Im Rahmen des Erasmus+ Projektes „Health and care by fitness training“ tauschten sich jetzt Schülerinnen und Schüler des BRG Kepler aus dem österreichischen Graz mit Gleichgesinnten vom Alde aus.

Neben dem Kennenlernen von Land und Leuten spielte bei diesem Projekt der sportliche Austausch (Kraftsport, Lifestyle und Ausdauertraining im Wassersport Rudern) mit den Partnern aus der Steiermark eine zentrale Rolle.
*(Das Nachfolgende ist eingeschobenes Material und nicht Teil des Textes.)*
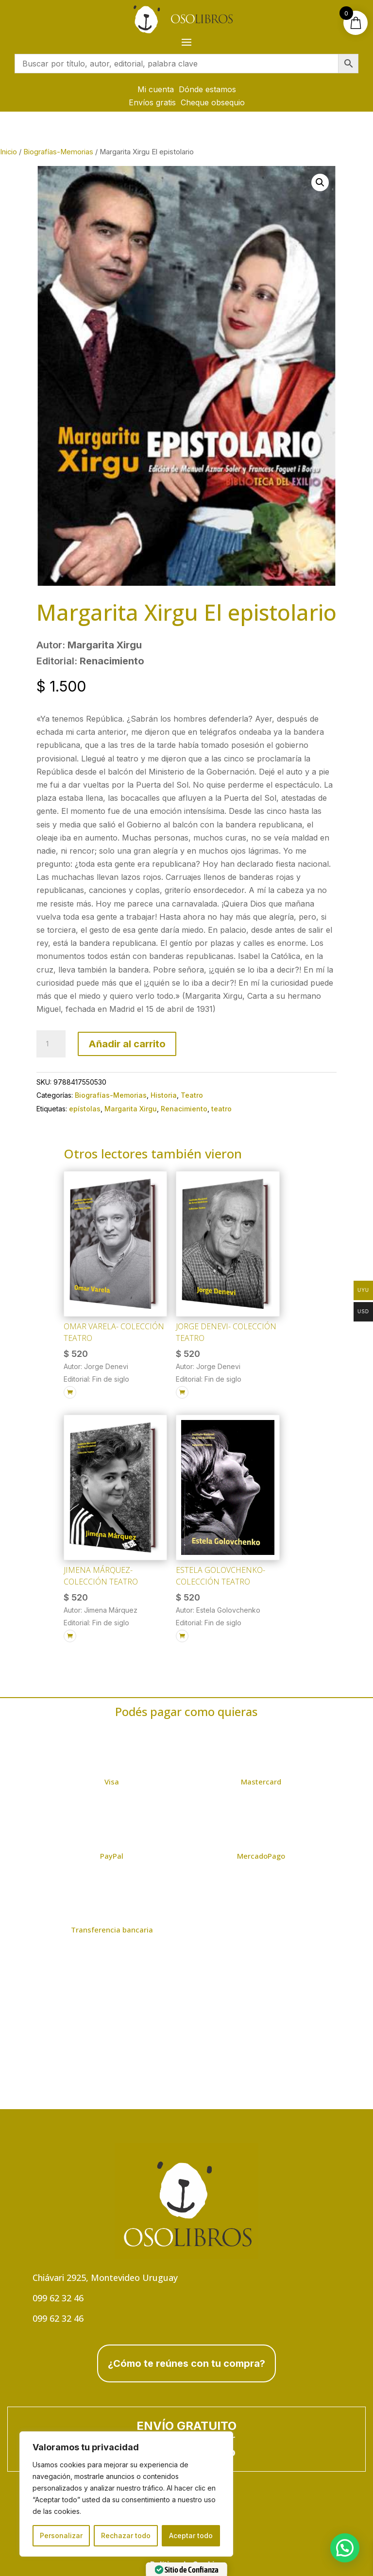 The height and width of the screenshot is (2576, 373). I want to click on [region], so click(126, 2494).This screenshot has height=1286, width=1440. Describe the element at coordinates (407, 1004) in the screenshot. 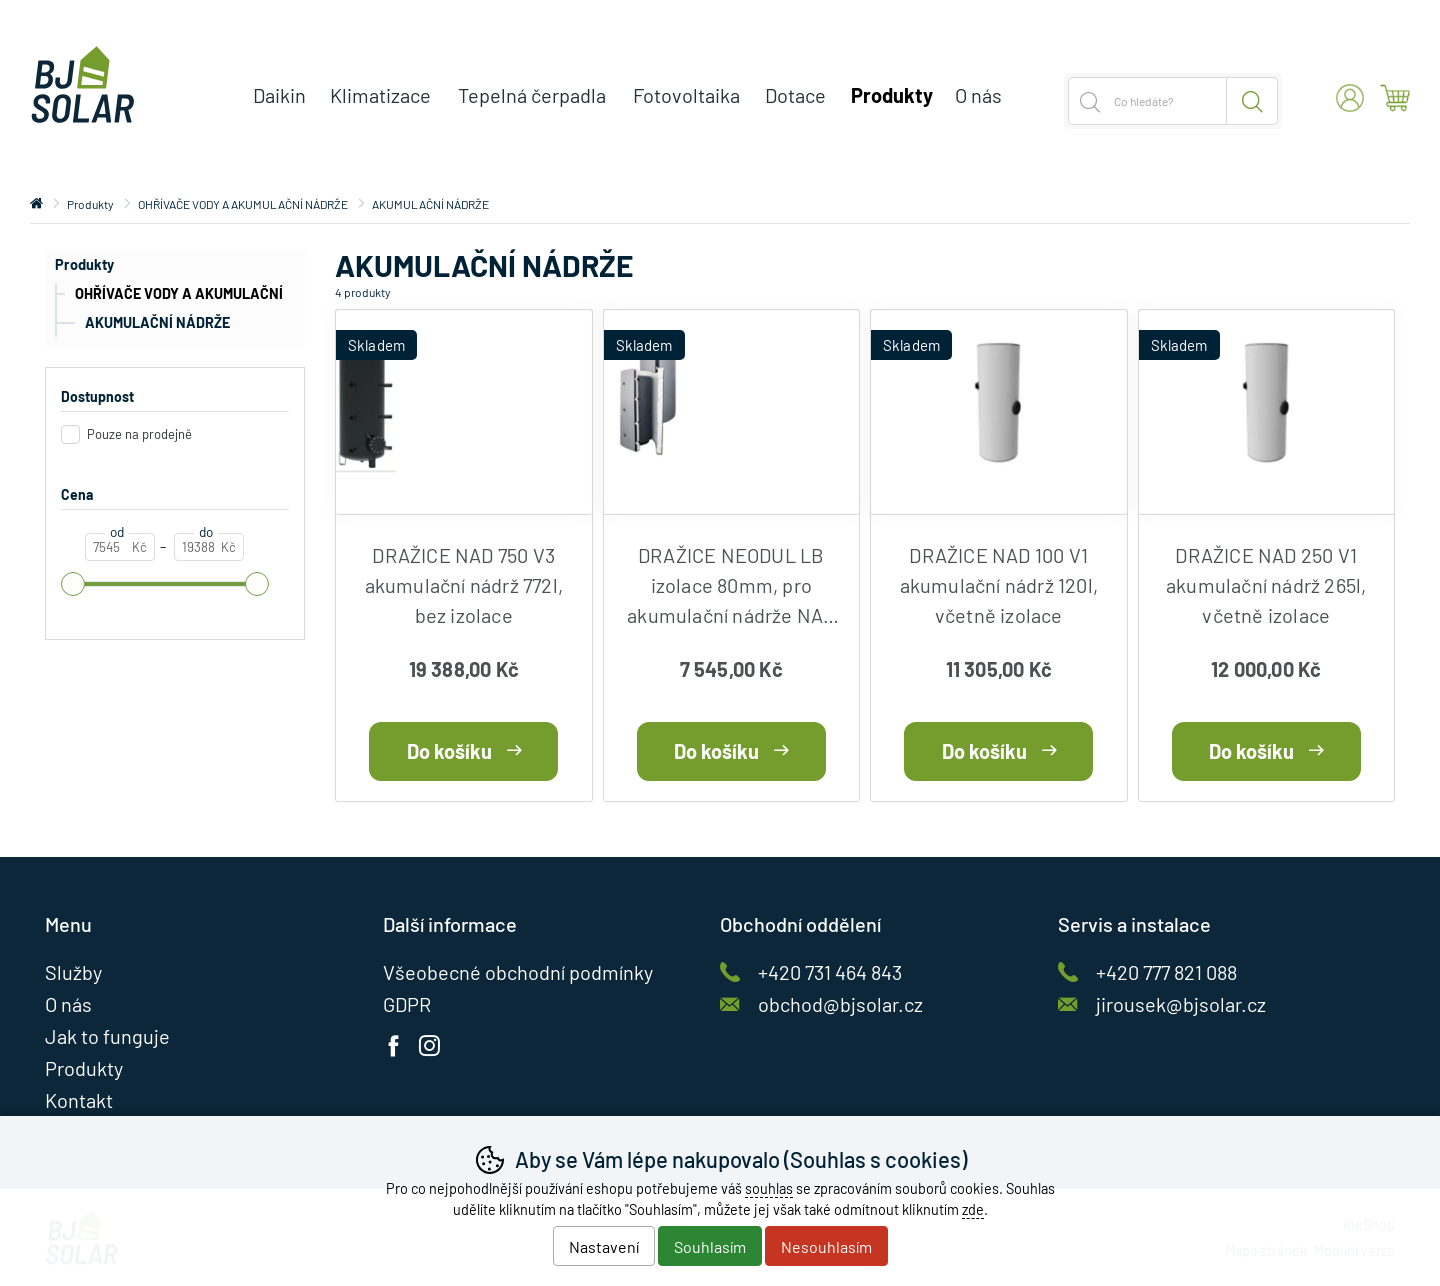

I see `GDPR` at that location. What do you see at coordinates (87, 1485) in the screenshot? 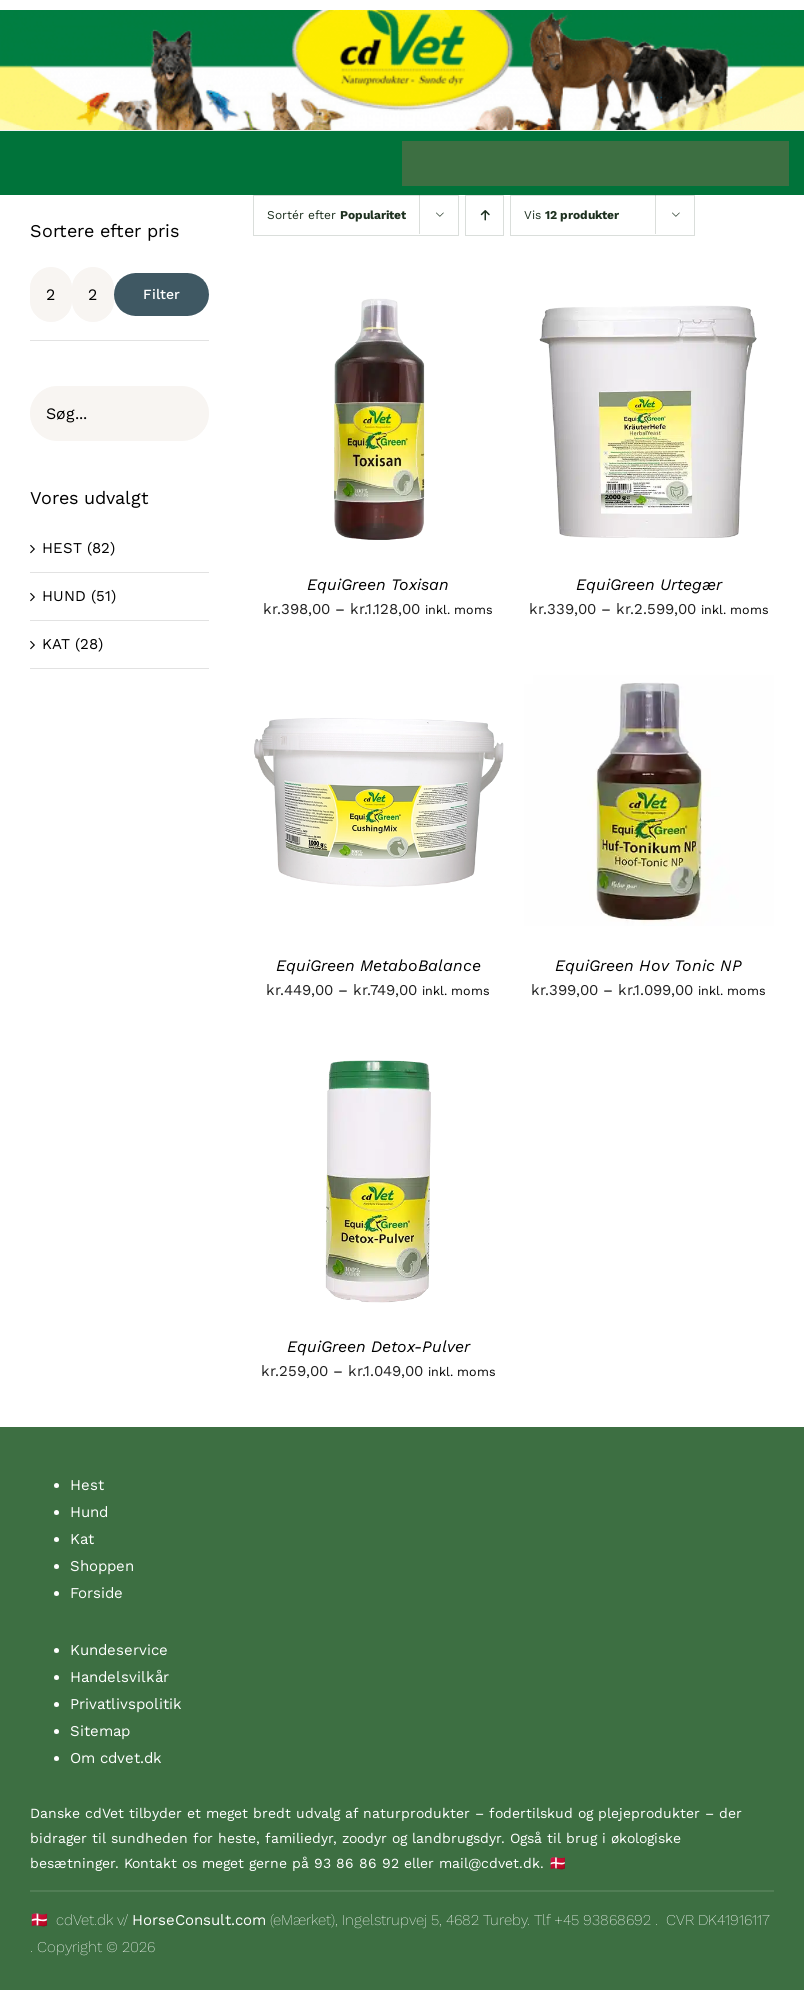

In der ersten Woche in Graz lag der Fokus auf dem Kraftsport. Hier konnten die SchülerInnen in der schuleigenen „Kraftkammer“ nach eigens entwickelten Trainingsplänen und unter fachkundiger Anleitung der Austauschlehrkraft Herrn Jens Bullner einen Einblick in gesundheitsorientiertes Krafttraining erlangen. Weiter gab es Vorträge zur Leistungsdiagnostik im Ausdauersport (Prof. Dr. Hofman von der UNI Graz) und Kraftsport (Andreas Pürzel von DasGYM in Wien). Eine Stadtführung durch Graz, die Betriebsbesichtigung der Schokoladenmanufaktur Zotter, der Besuch des Arnold-Schwarzenegger-Museums und Sightseeing in Wien rundeten das „GRAZ-Programm“ perfekt ab.

In der Folgewoche konnte man dann bereits die Reisegruppe aus Graz in Soest am Alde begrüßen. Beim Rückbesuch ging es vor allem um den Ausdauersport im Rudertraining. Hierzu hatten die SchülerInnen aus Graz und Soest die Möglichkeit, den Rudersport näher kennen zu lernen.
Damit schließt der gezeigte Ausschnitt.